Transform retail data with pandas groupby/merge/concat
Company: Amazon
Role: Data Scientist
Category: Data Manipulation (SQL/Python)
Difficulty: Medium
Interview Round: Technical Screen
Using pandas only (groupby/agg/merge/concat; no for-loops), write code to answer the sub-questions below on the following small dataframes. Assume timestamps are UTC.
users
user_id | signup_date | region | device
U1 | 2025-08-28 | US | iOS
U2 | 2025-08-30 | US | Web
U3 | 2025-09-01 | CA | Android
U4 | 2025-09-02 | US | Web
orders
order_id | user_id | ts | amount | category
O1 | U1 | 2025-09-01 10:05 | 20.00 | Books
O2 | U2 | 2025-09-02 09:10 | 35.00 | Home
O3 | U1 | 2025-09-02 11:00 | 15.00 | Books
O4 | U3 | 2025-09-03 12:00 | 50.00 | Games
O5 | U2 | 2025-09-03 13:30 | 60.00 | Home
events
user_id | ts | event
U1 | 2025-09-01 09:00 | view
U1 | 2025-09-01 09:05 | add_to_cart
U2 | 2025-09-02 09:00 | view
U3 | 2025-09-03 11:50 | view
U3 | 2025-09-03 11:55 | view
U4 | 2025-09-03 15:00 | view
Tasks:
1) Daily Active Users (DAU) by device: compute DAU per calendar day using events, then compute a 2-day rolling unique user count per device (aligned to day end). Explain how you ensure uniqueness across days.

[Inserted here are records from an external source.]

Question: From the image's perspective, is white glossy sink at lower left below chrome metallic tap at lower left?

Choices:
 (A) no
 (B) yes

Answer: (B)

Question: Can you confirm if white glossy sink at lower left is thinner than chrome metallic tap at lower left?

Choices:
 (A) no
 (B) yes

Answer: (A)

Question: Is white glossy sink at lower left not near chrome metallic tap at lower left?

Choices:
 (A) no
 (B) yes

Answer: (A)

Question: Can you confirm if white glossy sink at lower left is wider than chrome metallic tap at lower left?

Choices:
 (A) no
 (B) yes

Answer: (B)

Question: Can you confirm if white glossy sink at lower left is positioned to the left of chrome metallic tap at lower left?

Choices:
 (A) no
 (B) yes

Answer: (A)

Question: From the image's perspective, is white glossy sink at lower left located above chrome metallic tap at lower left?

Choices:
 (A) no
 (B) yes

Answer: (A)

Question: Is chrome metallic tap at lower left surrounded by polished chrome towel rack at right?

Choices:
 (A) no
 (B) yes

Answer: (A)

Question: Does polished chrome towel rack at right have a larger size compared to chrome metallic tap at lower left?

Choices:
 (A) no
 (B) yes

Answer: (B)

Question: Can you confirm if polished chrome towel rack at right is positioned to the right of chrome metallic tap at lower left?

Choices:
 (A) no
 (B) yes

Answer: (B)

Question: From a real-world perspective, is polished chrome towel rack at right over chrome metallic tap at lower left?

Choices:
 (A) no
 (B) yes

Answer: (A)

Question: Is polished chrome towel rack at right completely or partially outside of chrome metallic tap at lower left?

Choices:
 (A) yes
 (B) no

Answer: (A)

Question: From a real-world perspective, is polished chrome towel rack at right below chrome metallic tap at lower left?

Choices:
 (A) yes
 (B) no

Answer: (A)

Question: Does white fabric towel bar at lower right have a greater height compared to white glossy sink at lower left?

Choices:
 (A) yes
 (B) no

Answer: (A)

2) First order: left-join users to first order per user to produce first_order_ts and days_to_first_order (float days), with NaN for users without orders. Be careful about users who have same-day signup and order.

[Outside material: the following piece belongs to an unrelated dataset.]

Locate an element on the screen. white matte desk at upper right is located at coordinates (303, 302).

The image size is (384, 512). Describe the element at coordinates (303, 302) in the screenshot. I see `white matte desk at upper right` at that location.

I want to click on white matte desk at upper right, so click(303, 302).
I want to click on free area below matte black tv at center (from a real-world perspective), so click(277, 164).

3) Top categories per user: compute each user’s top-2 categories by total spend (ties broken alphabetically), returning columns top_cat_1 and top_cat_2; users with <2 categories should have NaN for missing values.
4) Add an "ALL" summary row that aggregates overall revenue by day across all devices and concatenate it to the per-device daily revenue table (schema: day, device, revenue). Ensure consistent column types after concat.

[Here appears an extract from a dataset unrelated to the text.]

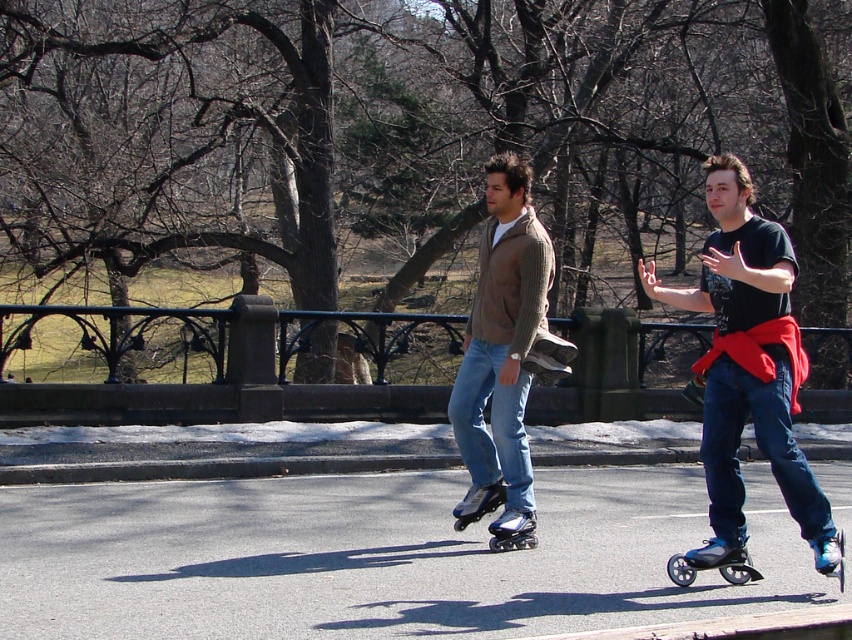 You are a photographer trying to capture both the blue matte roller skates at right and the black matte roller skate at lower right in a single shot. Based on their sizes, which roller skate will appear larger in the photo?

The blue matte roller skates at right will appear larger in the photo because it is bigger than the black matte roller skate at lower right.

You are a photographer trying to capture a photo of both the blue matte roller skates at right and the shiny black roller skate at center. Based on their heights, which roller skate will appear larger in the photo?

The blue matte roller skates at right will appear larger in the photo because they are much taller than the shiny black roller skate at center.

For each step, provide pandas code, resulting schema, and explain time/memory complexity and edge cases (empty joins, duplicate events, differing time zones).
Quick Answer: This question evaluates pandas-based data manipulation skills, specifically proficiency with groupby/agg, merge/concat, rolling-window and time-series aggregations, deduplication and tie-breaking logic for ranking and joins.